The meal went on, and by the time it was over, Ida had a plan. She stopped at a florist on the way back to school and bought the biggest bunch of flowers that were for sale. She wrote a note to the English teacher, thanking her for allowing them to have such a nice Thanksgiving dinner with those well-mannered young men who insisted they join them at the dinner table, and she left the note and flowers in the teacher’s office.
Ida was soon summoned to the English teacher’s office, but her plan worked, and she got away with just a warning not to mix with the boys again. As Ida left the room, she was sure she saw a slight smile on the teacher’s face.
For Ida’s fourth Christmas at Northfield Seminary, one of Ida’s aunts sent her a diary as a gift. Ida was soon filling its pages with accounts of her adventures and run-ins with authorities. On January 11, 1890, she wrote:
This evening Spook [Florence], Annie, Bessie, Mittle and I were going to have a big time having cream, coffee and lobster but as we had prayer meeting in chapel ending the week of prayer, we only had fifteen minutes and so couldn’t have our fun. Spook and I went into the attic and smoked cubebs [cigars] and had a great time over them.
Two days later Ida was complaining in her diary:
Miss Ford went for me for whistling again. She called me into the office and talked to me about having coffee and cocoa and said that I had done wrong to take that oil stove [another prank].
Ida was well behaved for a while, but on March 3 her entry read:
Over a month since I last took my pen to write, and much has happened. One day about the 20th of Feb. Edna Skinner and I got to laughing in chapel and oh how I was squelched by Miss Hall. She very kindly told me I had been a stumbling block to some and would still be if I did not do things differently.
Still, Ida found it impossible not to get into mischief of one sort or another. As her four years at seminary slipped by, Ida wondered what she would do next. It was not a question many of her friends had to ask. Most of them were from wealthy families and had come to Northfield to round out their education before a “stepping-out” party and the proposal of marriage that normally followed. But Ida had no parents in America and no one who was interested in sponsoring her stepping-out party.

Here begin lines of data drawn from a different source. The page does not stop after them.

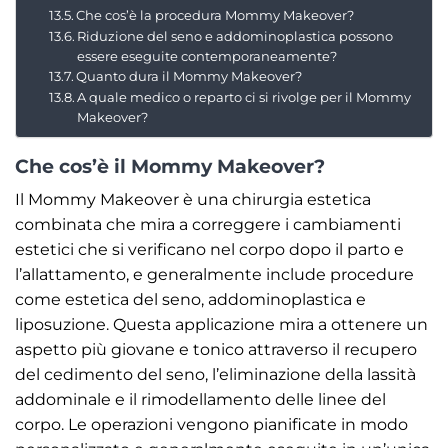
Che cos’è la procedura Mommy Makeover?
Riduzione del seno e addominoplastica possono
essere eseguite contemporaneamente?
Quanto dura il Mommy Makeover?
A quale medico o reparto ci si rivolge per il Mommy
Makeover?
Che cos’è il Mommy Makeover?
Il Mommy Makeover è una chirurgia estetica
combinata che mira a correggere i cambiamenti
estetici che si verificano nel corpo dopo il parto e
l’allattamento, e generalmente include procedure
come estetica del seno, addominoplastica e
liposuzione. Questa applicazione mira a ottenere un
aspetto più giovane e tonico attraverso il recupero
del cedimento del seno, l’eliminazione della lassità
addominale e il rimodellamento delle linee del
corpo. Le operazioni vengono pianificate in modo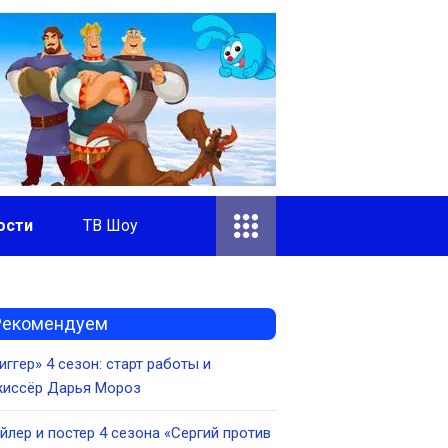
ости
ТВ Шоу
Рекомендуем
иггер» 4 сезон: старт работы и
жиссёр Дарья Мороз
йлер и постер 4 сезона «Сергий против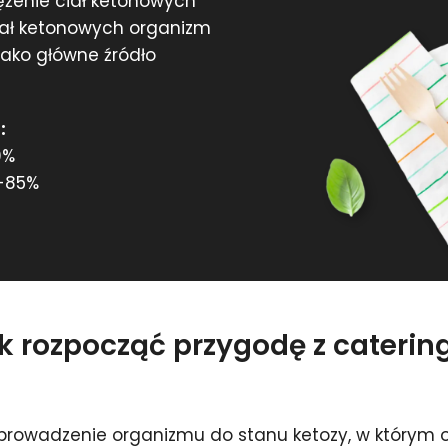
ężenie ciał ketonowych
iał ketonowych organizm
 jako główne źródło
:
0%
-85%
ak rozpocząć przygodę z cateri
prowadzenie organizmu do stanu ketozy, w którym 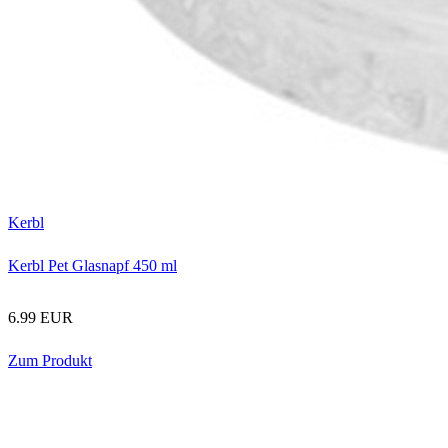
Kerbl
Kerbl Pet Glasnapf 450 ml
6.99 EUR
Zum Produkt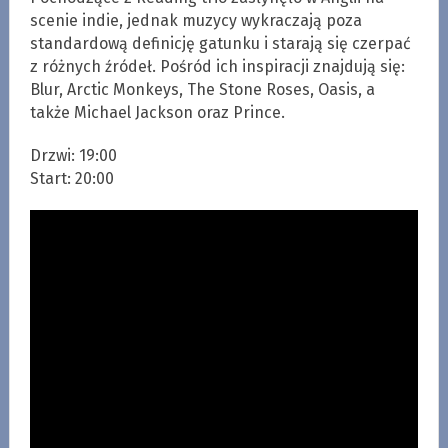
scenie indie, jednak muzycy wykraczają poza
standardową definicję gatunku i starają się czerpać
z różnych źródeł. Pośród ich inspiracji znajdują się:
Blur, Arctic Monkeys, The Stone Roses, Oasis, a
także Michael Jackson oraz Prince.
Drzwi: 19:00
Start: 20:00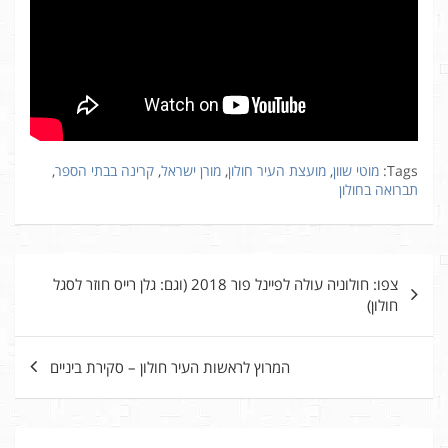
Tags:
מוטי שוון
,
מועצת העיר חולון
,
מורן ישראל
,
קרינה בבתי הספר
,
תברואה בחולון
ניווט
צפו: חולוניה עולה לפיינל פור 2018 (וגם: גלן רייס חוזר לסגל
חולון)
המרוץ לראשות העיר חולון – סקירת ביניים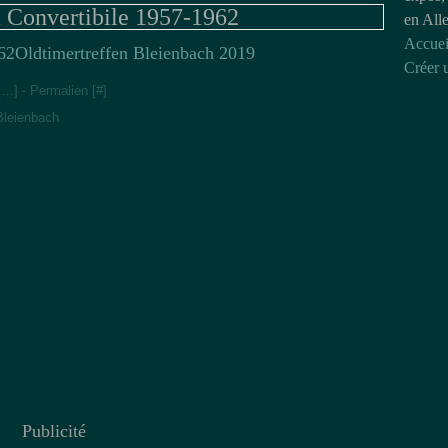
 Convertibile 1957-1962
en All
Accuei
Oldtimertreffen Bleienbach 2019
Créer 
[
…
]
- Permalien [
#
]
Bleienbach
Publicité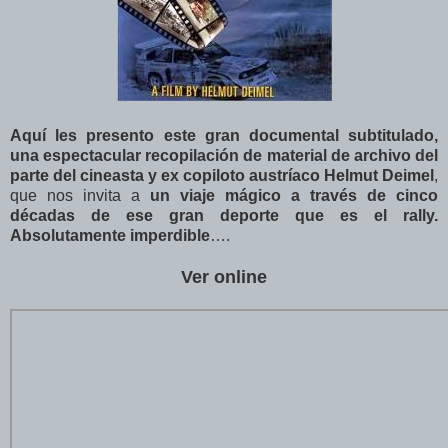
Aquí les presento este gran documental subtitulado,
una espectacular recopilación de material de archivo del
parte del cineasta y ex copiloto austríaco Helmut Deimel
,
que nos invita a
un viaje mágico a través de cinco
décadas de ese gran deporte que es el rally.
Absolutamente imperdible
….
Ver online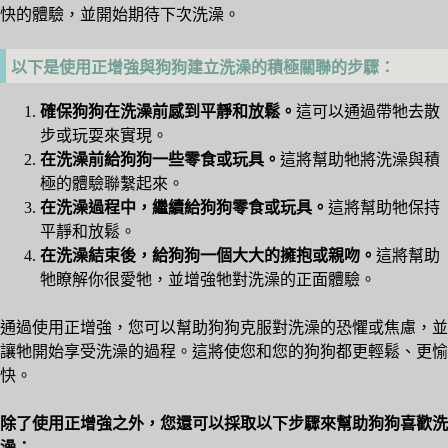
快的體驗，並開始期待下次洗澡。
以下是使用正增強與狗狗建立洗澡的積極關聯的步驟：
確保狗狗在洗澡前感到平靜和放鬆。
這可以通過帶牠去散
步或玩耍來實現。
在洗澡前給狗狗一些零食或玩具。
這將幫助牠將洗澡與積
極的體驗聯繫起來。
在洗澡過程中，繼續給狗狗零食或玩具。
這將幫助牠保持
平靜和放鬆。
在洗澡結束後，給狗狗一個大大的擁抱或親吻。
這將幫助
牠瞭解你很愛牠，並增強牠對洗澡的正面體驗。
通過使用正增強，您可以幫助狗狗克服對洗澡的恐懼或焦慮，並
讓牠開始享受洗澡的過程。這將使您和您的狗狗都更輕鬆、更愉
快。
除了使用正增強之外，您還可以採取以下步驟來幫助狗狗喜歡洗
澡：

Somehow, though, she would work it out so that she could step out and catch the eye of some very rich and handsome young bachelor.

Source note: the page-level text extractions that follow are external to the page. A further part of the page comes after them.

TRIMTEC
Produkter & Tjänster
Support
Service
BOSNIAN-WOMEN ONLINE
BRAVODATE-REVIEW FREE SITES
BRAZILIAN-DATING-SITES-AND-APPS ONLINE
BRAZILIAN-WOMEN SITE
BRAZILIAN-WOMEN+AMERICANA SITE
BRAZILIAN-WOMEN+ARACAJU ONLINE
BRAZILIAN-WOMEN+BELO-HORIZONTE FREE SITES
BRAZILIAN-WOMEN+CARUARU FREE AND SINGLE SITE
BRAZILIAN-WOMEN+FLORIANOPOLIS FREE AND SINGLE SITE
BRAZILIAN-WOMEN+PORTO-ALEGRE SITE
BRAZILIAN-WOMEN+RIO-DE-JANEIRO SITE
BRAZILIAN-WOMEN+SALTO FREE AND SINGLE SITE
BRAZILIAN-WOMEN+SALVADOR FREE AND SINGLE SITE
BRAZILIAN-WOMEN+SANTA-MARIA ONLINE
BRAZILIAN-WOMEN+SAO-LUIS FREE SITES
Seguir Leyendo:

Much to Ida’s dismay, her parents assumed that she would return to India to become a missionary. Ida had not yet found the right words to tell them she had no intention of doing any such thing, especially after the grim letters she had received from them.

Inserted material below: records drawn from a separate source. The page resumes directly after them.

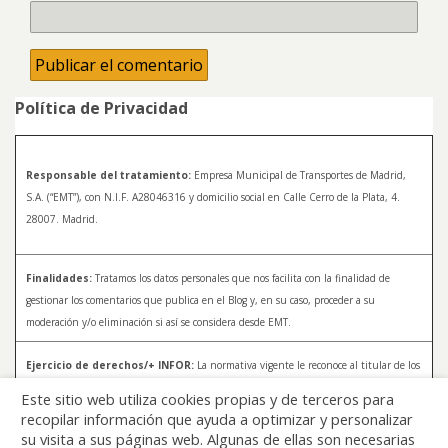
Política de Privacidad
Responsable del tratamiento:
Empresa Municipal de Transportes de Madrid,
S.A. (“EMT”), con N.I.F. A28046316 y domicilio social en Calle Cerro de la Plata, 4.
28007. Madrid.
Finalidades:
Tratamos los datos personales que nos facilita con la finalidad de
gestionar los comentarios que publica en el Blog y, en su caso, proceder a su
moderación y/o eliminación si así se considera desde EMT.
Ejercicio de derechos/+ INFOR:
La normativa vigente le reconoce al titular de los
datos distintos derechos, entre los que se encuentran, el derecho a acceder, a
Este sitio web utiliza cookies propias y de terceros para
rectificar y a solicitar la supresión de sus datos. Para más información sobre el
recopilar información que ayuda a optimizar y personalizar
tratamiento de sus datos y la forma en que puede ejercer sus derechos, consulte la
su visita a sus páginas web. Algunas de ellas son necesarias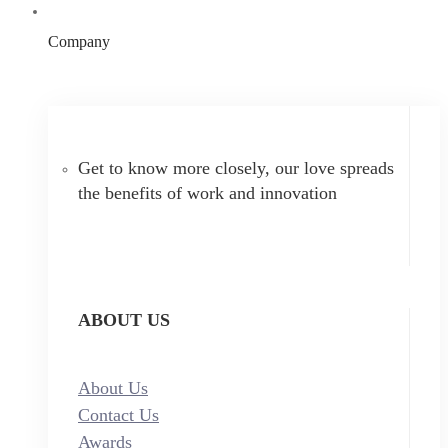
Company
Get to know more closely, our love spreads
the benefits of work and innovation
ABOUT US
About Us
Contact Us
Awards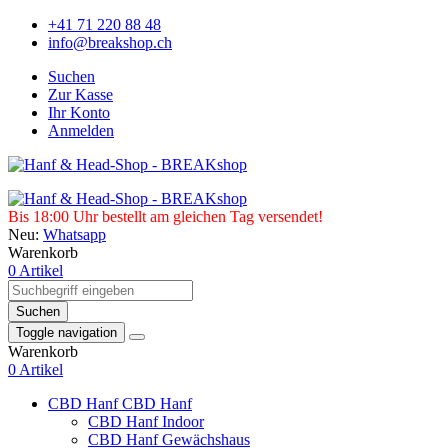
+41 71 220 88 48
info@breakshop.ch
Suchen
Zur Kasse
Ihr Konto
Anmelden
Bis 18:00 Uhr bestellt am gleichen Tag versendet!
Neu:
Whatsapp
Warenkorb
0 Artikel
Suchen
Toggle navigation
Warenkorb
0 Artikel
CBD Hanf
CBD Hanf
CBD Hanf Indoor
CBD Hanf Gewächshaus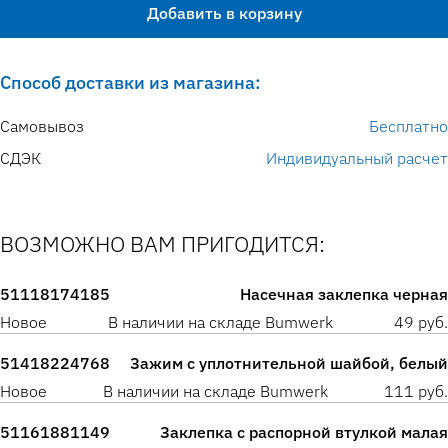
Добавить в корзину
Способ доставки из магазина:
Самовывоз
Бесплатно
СДЭК
Индивидуальный расчет
ВОЗМОЖНО ВАМ ПРИГОДИТСЯ:
51118174185
Насечная заклепка черная
Новое
В наличии на складе Bumwerk
49 руб.
51418224768
Зажим с уплотнительной шайбой, белый
Новое
В наличии на складе Bumwerk
111 руб.
51161881149
Заклепка с распорной втулкой малая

One of the letters Ida received from her father at the end of 1889 started,
We are in the midst of our hot weather and it is fearful, I don’t think I have ever fretted more over it. If it is dry I do not mind so much, but in this place which is not very far from the sea, the air is full of moisture and consequently the evaporation is less, so that we are in a reeking sweat most of the time.
Her father went on to explain that the thermometer read 102 degrees Fahrenheit in the shade and did not fall below 86 degrees at night. Ida recoiled when she read such descriptions. Just how was a lady supposed to keep her hair perfectly curled and her dress immaculate in such conditions?